Would you please retype the records that follow, word for word?
□ □ □ □ □ □ □
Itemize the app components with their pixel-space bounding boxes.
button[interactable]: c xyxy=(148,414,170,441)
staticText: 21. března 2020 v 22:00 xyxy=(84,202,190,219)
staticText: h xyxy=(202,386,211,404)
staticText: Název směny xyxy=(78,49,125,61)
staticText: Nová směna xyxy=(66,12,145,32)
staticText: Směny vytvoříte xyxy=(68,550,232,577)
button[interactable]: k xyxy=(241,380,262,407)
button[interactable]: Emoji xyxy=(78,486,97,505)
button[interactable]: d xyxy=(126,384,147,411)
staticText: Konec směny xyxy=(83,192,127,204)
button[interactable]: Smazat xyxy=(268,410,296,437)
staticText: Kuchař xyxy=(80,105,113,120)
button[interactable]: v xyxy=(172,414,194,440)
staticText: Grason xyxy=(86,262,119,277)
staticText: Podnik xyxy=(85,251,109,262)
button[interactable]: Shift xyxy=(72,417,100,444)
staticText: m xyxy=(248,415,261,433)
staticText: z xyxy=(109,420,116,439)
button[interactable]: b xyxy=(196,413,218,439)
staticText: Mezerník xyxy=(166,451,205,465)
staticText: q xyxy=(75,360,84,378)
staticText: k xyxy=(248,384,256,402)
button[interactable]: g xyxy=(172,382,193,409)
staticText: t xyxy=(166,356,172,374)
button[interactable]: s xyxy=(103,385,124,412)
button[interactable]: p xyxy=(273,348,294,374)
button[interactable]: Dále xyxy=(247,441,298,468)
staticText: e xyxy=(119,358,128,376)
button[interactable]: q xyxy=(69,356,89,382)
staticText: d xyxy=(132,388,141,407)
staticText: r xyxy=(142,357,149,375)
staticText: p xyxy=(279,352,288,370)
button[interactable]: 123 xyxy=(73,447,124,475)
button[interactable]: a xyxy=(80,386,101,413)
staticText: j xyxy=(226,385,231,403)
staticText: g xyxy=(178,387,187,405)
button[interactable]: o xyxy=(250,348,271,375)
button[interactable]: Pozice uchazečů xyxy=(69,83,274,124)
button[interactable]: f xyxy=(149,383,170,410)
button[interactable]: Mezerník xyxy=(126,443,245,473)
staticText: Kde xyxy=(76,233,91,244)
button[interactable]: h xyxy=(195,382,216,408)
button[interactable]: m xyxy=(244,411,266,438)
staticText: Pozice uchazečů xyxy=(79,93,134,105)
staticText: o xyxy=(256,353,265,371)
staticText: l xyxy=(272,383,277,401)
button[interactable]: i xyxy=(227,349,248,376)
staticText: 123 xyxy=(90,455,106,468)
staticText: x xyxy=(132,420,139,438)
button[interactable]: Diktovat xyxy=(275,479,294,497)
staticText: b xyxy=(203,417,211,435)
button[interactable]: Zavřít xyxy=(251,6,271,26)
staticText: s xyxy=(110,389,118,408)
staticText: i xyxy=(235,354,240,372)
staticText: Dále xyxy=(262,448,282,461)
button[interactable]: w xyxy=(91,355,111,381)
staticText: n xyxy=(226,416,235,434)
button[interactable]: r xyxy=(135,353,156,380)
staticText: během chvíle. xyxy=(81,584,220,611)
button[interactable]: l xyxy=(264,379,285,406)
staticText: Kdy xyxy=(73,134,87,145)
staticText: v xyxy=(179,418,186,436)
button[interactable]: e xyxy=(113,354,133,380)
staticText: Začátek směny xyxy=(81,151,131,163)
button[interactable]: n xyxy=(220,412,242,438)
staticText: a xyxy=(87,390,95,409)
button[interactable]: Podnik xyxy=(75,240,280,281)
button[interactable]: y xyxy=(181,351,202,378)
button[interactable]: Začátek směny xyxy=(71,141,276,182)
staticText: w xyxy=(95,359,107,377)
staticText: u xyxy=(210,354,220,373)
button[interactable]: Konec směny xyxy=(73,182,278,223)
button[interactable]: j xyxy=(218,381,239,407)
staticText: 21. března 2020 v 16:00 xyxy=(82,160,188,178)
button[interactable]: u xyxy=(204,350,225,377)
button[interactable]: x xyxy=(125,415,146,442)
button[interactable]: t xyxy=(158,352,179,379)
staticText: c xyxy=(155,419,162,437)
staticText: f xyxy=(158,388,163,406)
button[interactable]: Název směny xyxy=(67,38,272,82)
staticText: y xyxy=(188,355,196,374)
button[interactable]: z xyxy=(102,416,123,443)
□ □ □ □ □ □ □
→ **Response to the task**
Itemize the app components with their pixel-space bounding boxes.
button[interactable]: c xyxy=(148,414,170,441)
staticText: 21. března 2020 v 22:00 xyxy=(84,202,190,219)
staticText: h xyxy=(202,386,211,404)
staticText: Název směny xyxy=(78,49,125,61)
staticText: Nová směna xyxy=(66,12,145,32)
staticText: Směny vytvoříte xyxy=(68,550,232,577)
button[interactable]: k xyxy=(241,380,262,407)
button[interactable]: Emoji xyxy=(78,486,97,505)
button[interactable]: d xyxy=(126,384,147,411)
staticText: Konec směny xyxy=(83,192,127,204)
button[interactable]: Smazat xyxy=(268,410,296,437)
staticText: Kuchař xyxy=(80,105,113,120)
button[interactable]: v xyxy=(172,414,194,440)
staticText: Grason xyxy=(86,262,119,277)
staticText: Podnik xyxy=(85,251,109,262)
button[interactable]: Shift xyxy=(72,417,100,444)
staticText: m xyxy=(248,415,261,433)
staticText: z xyxy=(109,420,116,439)
button[interactable]: b xyxy=(196,413,218,439)
staticText: Mezerník xyxy=(166,451,205,465)
staticText: q xyxy=(75,360,84,378)
staticText: k xyxy=(248,384,256,402)
button[interactable]: g xyxy=(172,382,193,409)
staticText: t xyxy=(166,356,172,374)
button[interactable]: s xyxy=(103,385,124,412)
button[interactable]: p xyxy=(273,348,294,374)
button[interactable]: Dále xyxy=(247,441,298,468)
staticText: e xyxy=(119,358,128,376)
button[interactable]: q xyxy=(69,356,89,382)
staticText: d xyxy=(132,388,141,407)
staticText: r xyxy=(142,357,149,375)
staticText: p xyxy=(279,352,288,370)
button[interactable]: 123 xyxy=(73,447,124,475)
button[interactable]: a xyxy=(80,386,101,413)
staticText: j xyxy=(226,385,231,403)
staticText: g xyxy=(178,387,187,405)
button[interactable]: o xyxy=(250,348,271,375)
button[interactable]: Pozice uchazečů xyxy=(69,83,274,124)
button[interactable]: f xyxy=(149,383,170,410)
button[interactable]: Mezerník xyxy=(126,443,245,473)
staticText: Kde xyxy=(76,233,91,244)
button[interactable]: h xyxy=(195,382,216,408)
button[interactable]: m xyxy=(244,411,266,438)
staticText: Pozice uchazečů xyxy=(79,93,134,105)
staticText: o xyxy=(256,353,265,371)
staticText: l xyxy=(272,383,277,401)
button[interactable]: i xyxy=(227,349,248,376)
staticText: 123 xyxy=(90,455,106,468)
staticText: x xyxy=(132,420,139,438)
button[interactable]: Diktovat xyxy=(275,479,294,497)
staticText: b xyxy=(203,417,211,435)
button[interactable]: Zavřít xyxy=(251,6,271,26)
staticText: s xyxy=(110,389,118,408)
staticText: i xyxy=(235,354,240,372)
staticText: Dále xyxy=(262,448,282,461)
button[interactable]: w xyxy=(91,355,111,381)
staticText: n xyxy=(226,416,235,434)
button[interactable]: r xyxy=(135,353,156,380)
staticText: během chvíle. xyxy=(81,584,220,611)
button[interactable]: l xyxy=(264,379,285,406)
staticText: Kdy xyxy=(73,134,87,145)
staticText: v xyxy=(179,418,186,436)
button[interactable]: e xyxy=(113,354,133,380)
staticText: Začátek směny xyxy=(81,151,131,163)
button[interactable]: n xyxy=(220,412,242,438)
staticText: a xyxy=(87,390,95,409)
button[interactable]: Podnik xyxy=(75,240,280,281)
button[interactable]: y xyxy=(181,351,202,378)
button[interactable]: Začátek směny xyxy=(71,141,276,182)
staticText: w xyxy=(95,359,107,377)
staticText: u xyxy=(210,354,220,373)
button[interactable]: Konec směny xyxy=(73,182,278,223)
button[interactable]: j xyxy=(218,381,239,407)
staticText: 21. března 2020 v 16:00 xyxy=(82,160,188,178)
button[interactable]: u xyxy=(204,350,225,377)
button[interactable]: x xyxy=(125,415,146,442)
button[interactable]: t xyxy=(158,352,179,379)
staticText: c xyxy=(155,419,162,437)
staticText: f xyxy=(158,388,163,406)
button[interactable]: Název směny xyxy=(67,38,272,82)
staticText: y xyxy=(188,355,196,374)
button[interactable]: z xyxy=(102,416,123,443)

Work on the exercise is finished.